Title: Re: Astringency Question
Post by: ringwoodbrewer on April 29, 2010, 06:23:24 PM
hey, if your having trouble preventing astringency, midwest carries a mash ph stabilizer, which has worked awesome to control this situatiuon for me, and its rather cheap
Title: Re: Astringency Question
Post by: denny on April 29, 2010, 06:52:10 PM
hey, if your having trouble preventing astringency, midwest carries a mash ph stabilizer, which has worked awesome to control this situatiuon for me, and its rather cheap

Sometimes it works, sometimes it doesn't.  It depends on your water and your recipe.  For me, it didn't do anything.
Title: Re: Astringency Question
Post by: Thirsty_Monk on April 29, 2010, 10:42:15 PM
I check mash pH about 10 min.. into the mash and that's pretty much it.  I may start checking kettle pH, just out of curiosity.
I also check pH of last runnings.
Title: Re: Astringency Question
Post by: denny on April 30, 2010, 03:38:23 PM
I check mash pH about 10 min.. into the mash and that's pretty much it.  I may start checking kettle pH, just out of curiosity.
I also check pH of last runnings.

Being a batch sparger, I don't bother.  I did check for quite a while a long time back and never found the pH getting anywhere close to the "danger zone".
Title: Re: Astringency Question
Post by: hopfenundmalz on April 30, 2010, 03:54:45 PM
If you fly sparge, you can also taste a sample of the runnings toward the end, and see if you detect astringency.

Got that tip from a few guys in the club.
Title: Re: Astringency Question
Post by: bspisak on May 18, 2010, 03:18:18 PM
The colorphast strips are reportedly adequate but read approximately 0.3 too low.
That's about the difference you'll see due to temperature of the mash. Just like gravity, pH readings are temperature dependent. The "ideal" pH of 5.2 is at mash temp, which would make it 5.5 at room temp.
Title: Re: Astringency Question
Post by: a10t2 on May 19, 2010, 02:50:50 PM
That's about the difference you'll see due to temperature of the mash. Just like gravity, pH readings are temperature dependent. The "ideal" pH of 5.2 is at mash temp, which would make it 5.5 at room temp.
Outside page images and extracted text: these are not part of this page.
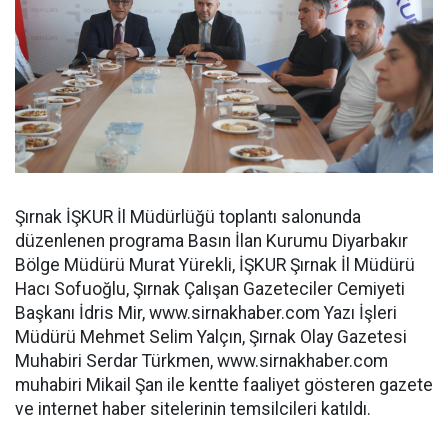
Şırnak İŞKUR İl Müdürlüğü toplantı salonunda
düzenlenen programa Basın İlan Kurumu Diyarbakır
Bölge Müdürü Murat Yürekli, İŞKUR Şırnak İl Müdürü
Hacı Sofuoğlu, Şırnak Çalışan Gazeteciler Cemiyeti
Başkanı İdris Mir, www.sirnakhaber.com Yazı İşleri
Müdürü Mehmet Selim Yalçın, Şırnak Olay Gazetesi
Muhabiri Serdar Türkmen, www.sirnakhaber.com
muhabiri Mikail Şan ile kentte faaliyet gösteren gazete
ve internet haber sitelerinin temsilcileri katıldı.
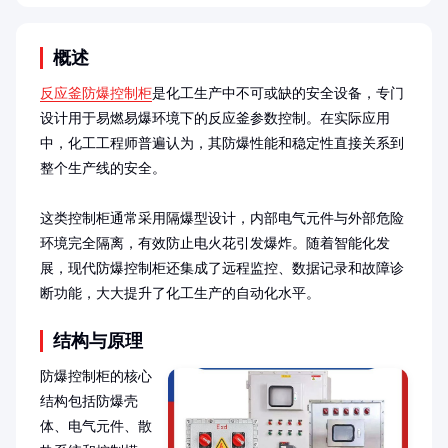
概述
反应釜防爆控制柜
是化工生产中不可或缺的安全设备，专门
设计用于易燃易爆环境下的反应釜参数控制。在实际应用
中，化工工程师普遍认为，其防爆性能和稳定性直接关系到
整个生产线的安全。

这类控制柜通常采用隔爆型设计，内部电气元件与外部危险
环境完全隔离，有效防止电火花引发爆炸。随着智能化发
展，现代防爆控制柜还集成了远程监控、数据记录和故障诊
断功能，大大提升了化工生产的自动化水平。
结构与原理
防爆控制柜的核心
结构包括防爆壳
体、电气元件、散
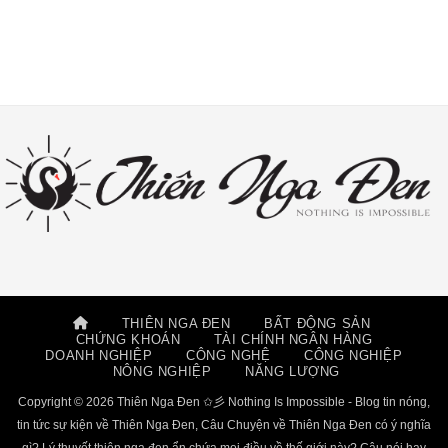
THIÊN NGA ĐEN
BẤT ĐỘNG SẢN
CHỨNG KHOÁN
TÀI CHÍNH NGÂN HÀNG
DOANH NGHIỆP
CÔNG NGHỆ
CÔNG NGHIỆP
NÔNG NGHIỆP
NĂNG LƯỢNG
Copyright © 2026 Thiên Nga Đen ✩彡 Nothing Is Impossible - Blog tin nóng,
tin tức sự kiện về Thiên Nga Đen, Câu Chuyện về Thiên Nga Đen có ý nghĩa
It's actually pretty neat. The offset more or less cancels out the temperature correction. So if you take a room temperature measurement and just read the strip directly you're actually reading the mash temp pH.

Anyway, what I generally do is check the pH with a ColorpHast strip (actually, half of a strip - they're plenty big enough to use each one twice) about 5 minutes after sealing up the mash tun. If it was off I'd use whatever salts I was holding back for the boil to correct it. So far I haven't had a mash that was far enough off to worry about though.
Title: Re: Astringency Question
Post by: bluesman on May 19, 2010, 08:42:07 PM
I'm not sure if this was already asked or not.... What kind of water are you using?

Do you know or have you had your water tested?

Just curious because as redbeerman has stated high sulphate water can cause an astringency or high level of perceived bitterness.